La razón por la que existe preocupación global frente a este fenómeno es que el auge de las noticias falsas ha supuesto un golpe a la calidad de la democracia, debido a la influencia de estas en los procesos de elección de los candidatos y la desinformación que imprimen en la opinión pública respecto a los asuntos públicos.
Una opinión pública bien formada, que disfrute de un pensamiento crítico y libre, es beneficiosa para la democracia, ya que dispondrá de una gran variedad de puntos de vista con respecto a los temas a debate en las políticas públicas, de forma que será difícilmente manipulable y maleable. Este grupo se moverá más por argumentos racionales que sentimentales. Por el contrario, una opinión pública desinformada, cuya lógica se base en informaciones falsas y de fuente desconocida, tenderá a ser manejable por quienes dominen una retórica sentimental y reduce drásticamente la libertad de elección.
La polarización de la opinión pública es otra de las consecuencias de la proliferación de las noticias falsas, unida a la tendencia de las redes sociales en segmentar las noticias atendiendo a criterios de filiación de sus usuarios. “Los usuarios adquieren información que refuerza su narrativa preferida, incluso aunque contenga afirmaciones falsas, e ignoran la información disidente”, afirma Walter Quattrociocchi, investigador y profesor asistente en la Universidad Ca´ Foscari de Venecia. La polarización de la opinión pública tiene consecuencias muy negativas para el debate público también, ya que castiga aquellas posturas que tratan de buscar una opinión más racional y no coinciden con lo que promulgan ambos extremos. Si los dos polos se atacan mutuamente, las personas que defienden argumentos racionales sufren la descalificación de ambos extremos. De esta forma, se desplazan las posturas intermedias del debate por parte de los dos polos, que quedan como únicos puntos de vista referenciales. Esto da lugar a una radicalización del debate público, al fomentar los extremismos en detrimento de posturas racionales que enriquezcan dicho debate.

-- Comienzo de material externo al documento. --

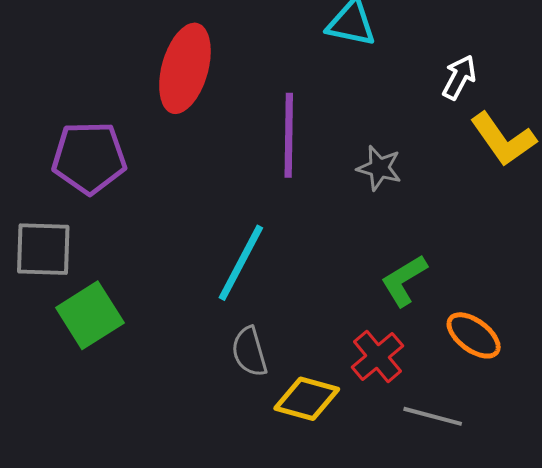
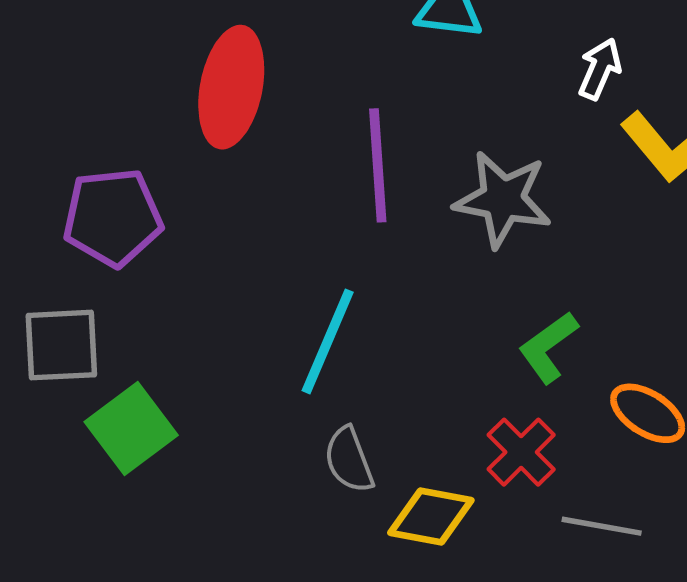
gray star: (379, 168) -> (503, 199), size x1.6

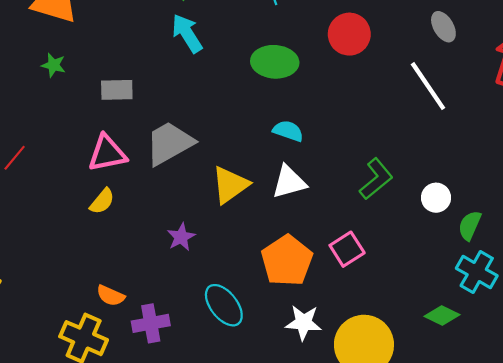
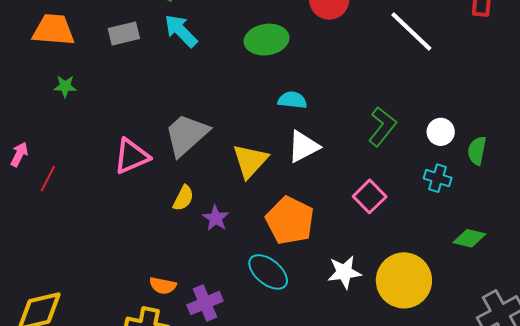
gray rectangle: (117, 90) -> (124, 34), moved
yellow semicircle: (102, 201) -> (183, 198), moved
orange pentagon: (287, 261) -> (290, 220), moved
cyan cross: (477, 272) -> (438, 178), moved, size x0.7

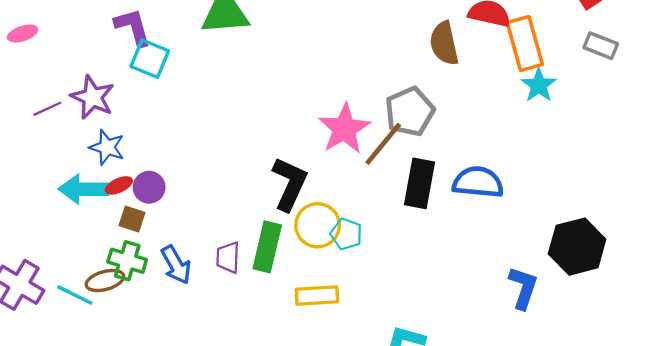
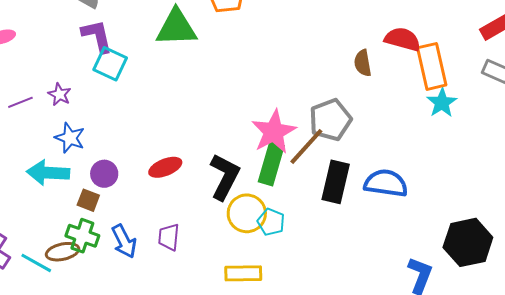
brown semicircle: (444, 43) -> (363, 63), size x0.7
purple star: (92, 97) -> (60, 94), size x0.6
red ellipse: (119, 185) -> (165, 167), moved, size x1.4
green rectangle: (267, 247) -> (271, 164), moved

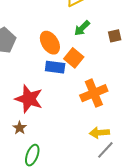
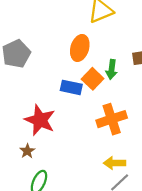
green arrow: (82, 28) -> (112, 69), moved, turned -42
orange ellipse: (50, 43) -> (80, 48), moved, turned 45

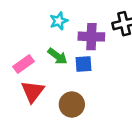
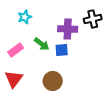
cyan star: (59, 21) -> (25, 17), moved
red triangle: (33, 91) -> (14, 79), moved

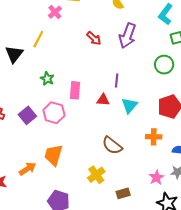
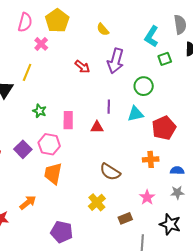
green circle: (164, 65) -> (144, 86), moved
cyan triangle: (129, 105) -> (135, 114), moved, turned 42
orange trapezoid: (53, 155) -> (53, 174), moved
pink star: (156, 177) -> (147, 197), moved

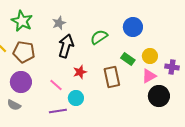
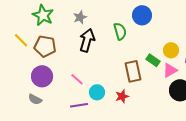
blue circle: (133, 27) -> (142, 15), moved
green semicircle: (99, 37) -> (120, 31), turned 108
green rectangle: (128, 59) -> (153, 60), moved
red star: (80, 72) -> (122, 96), moved

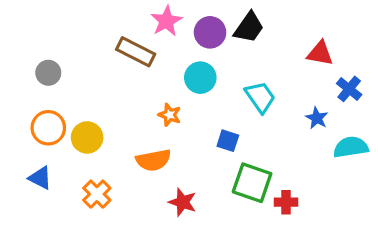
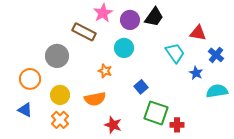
gray circle: (48, 73) -> (57, 56), moved, size x1.5
cyan trapezoid: (260, 97) -> (175, 53), moved
yellow circle: (87, 137) -> (60, 95), moved
blue square: (228, 141) -> (141, 87), turned 32

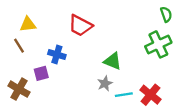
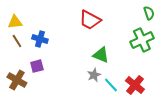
yellow triangle: (28, 24) -> (15, 22), moved
red trapezoid: (80, 26) -> (90, 20), moved
blue cross: (57, 54) -> (40, 39), moved
cyan line: (124, 95) -> (111, 85), turned 56

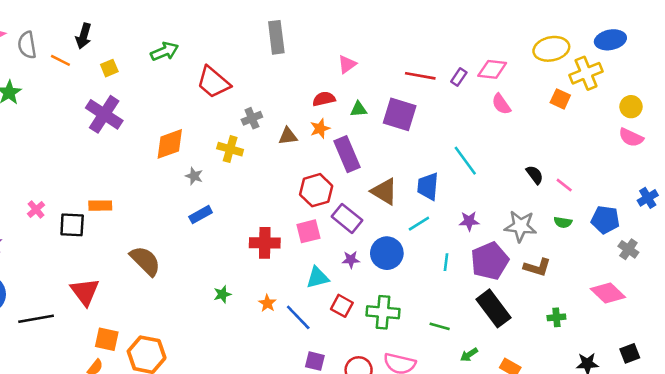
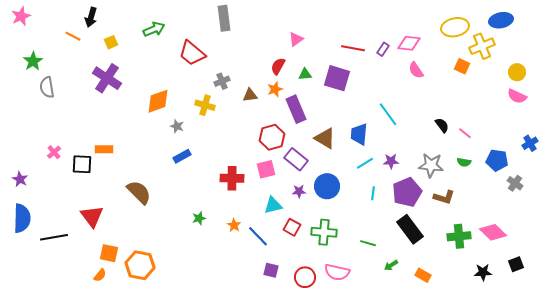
gray rectangle: (276, 37) -> (224, 18), moved
gray semicircle: (27, 45) -> (47, 87), moved
red semicircle: (324, 99) -> (278, 66), turned -48
cyan line: (419, 224) -> (365, 163), moved
pink diamond: (608, 293) -> (493, 232), moved
green cross: (556, 317) -> (459, 236), size x1.6

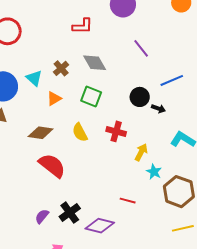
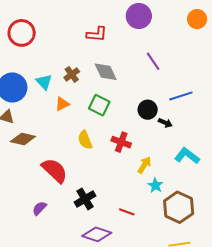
brown diamond: (41, 133) -> (23, 139), moved
black cross: (70, 213) -> (85, 199), moved
purple semicircle: (42, 216) -> (39, 208), moved

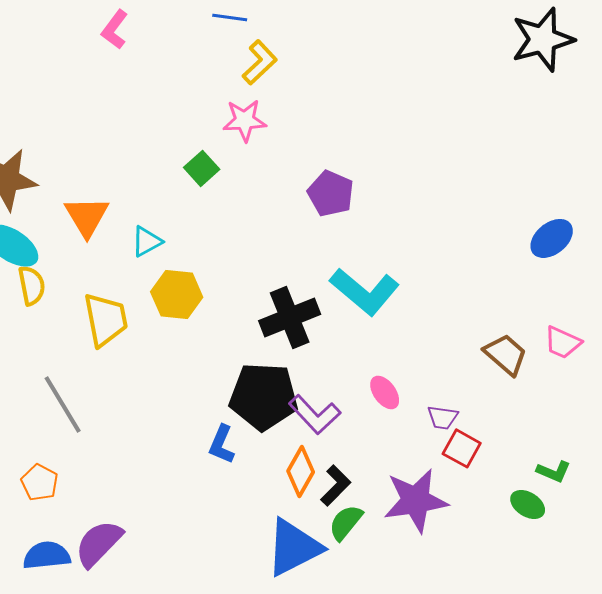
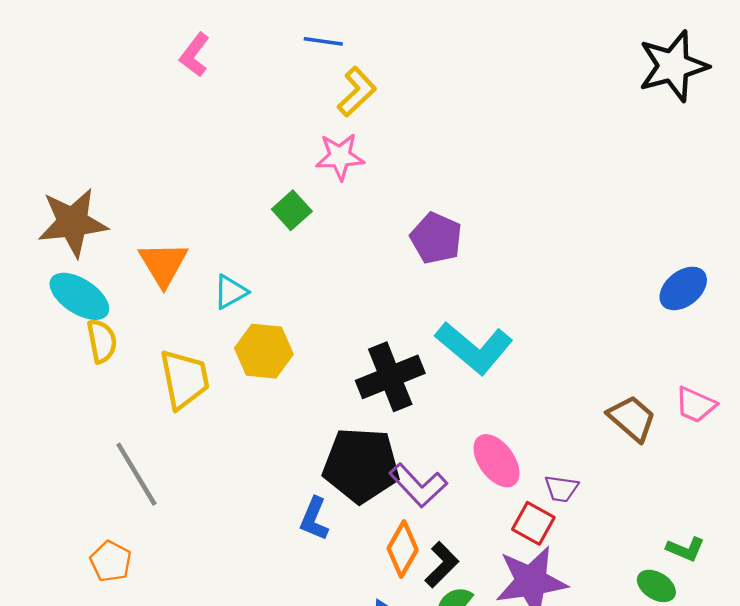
pink ellipse: (385, 392) -> (496, 461), size x1.4
red square: (462, 448) -> (533, 523), moved

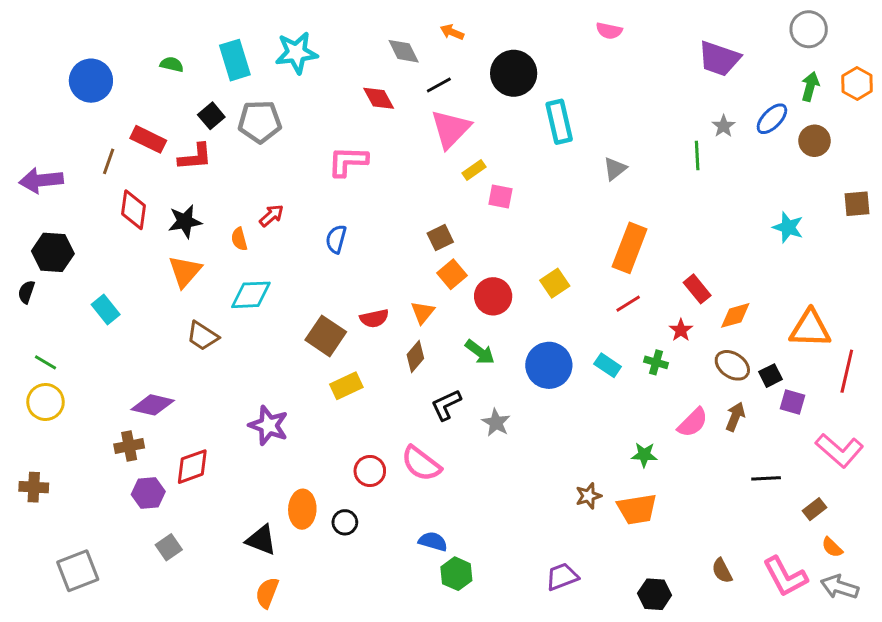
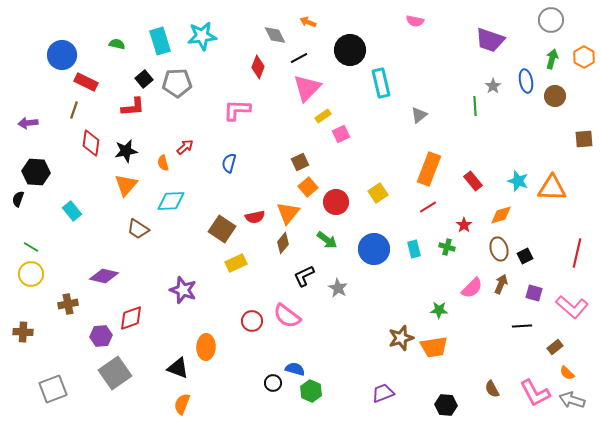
red diamond: (379, 98) -> (258, 67), turned 50
blue ellipse: (772, 119) -> (526, 81), turned -55
red rectangle: (148, 139) -> (86, 82), moved
purple arrow: (41, 180) -> (28, 123), size x0.7
pink square: (500, 197) -> (341, 134), turned -36
cyan star: (788, 227) -> (518, 181), moved
red rectangle: (697, 289) -> (473, 181), moved
orange triangle: (423, 312) -> (288, 213), size x1.4
orange triangle: (810, 329) -> (552, 188), moved
cyan rectangle: (608, 365) -> (414, 249), turned 42
brown ellipse: (732, 365) -> (499, 249), turned 40
purple square: (792, 402) -> (534, 293), moved
brown cross: (129, 446) -> (68, 304), moved
brown star: (588, 496) -> (401, 338), size x1.4
black circle: (345, 522) -> (273, 383), moved
gray square: (169, 547) -> (115, 373), size x1.8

Finalmente, las noticias falsas pueden llegar a reescribir nuestra memoria, tanto colectiva como individual. Como dice Marc Amorós García: “una noticia falsa compartida y viralizada mil veces hoy, se convierte en verdad mañana”.
Como ya lo puede intuir el lector, el tema no tiene nada de banal y es urgente enfrentarlo con seriedad. En una siguiente columna, nos referiremos al patrón que siguen estas olas de desinformación y a las distintas estrategias que están proponiendo los gobiernos y las propias redes sociales para enfrentarlas.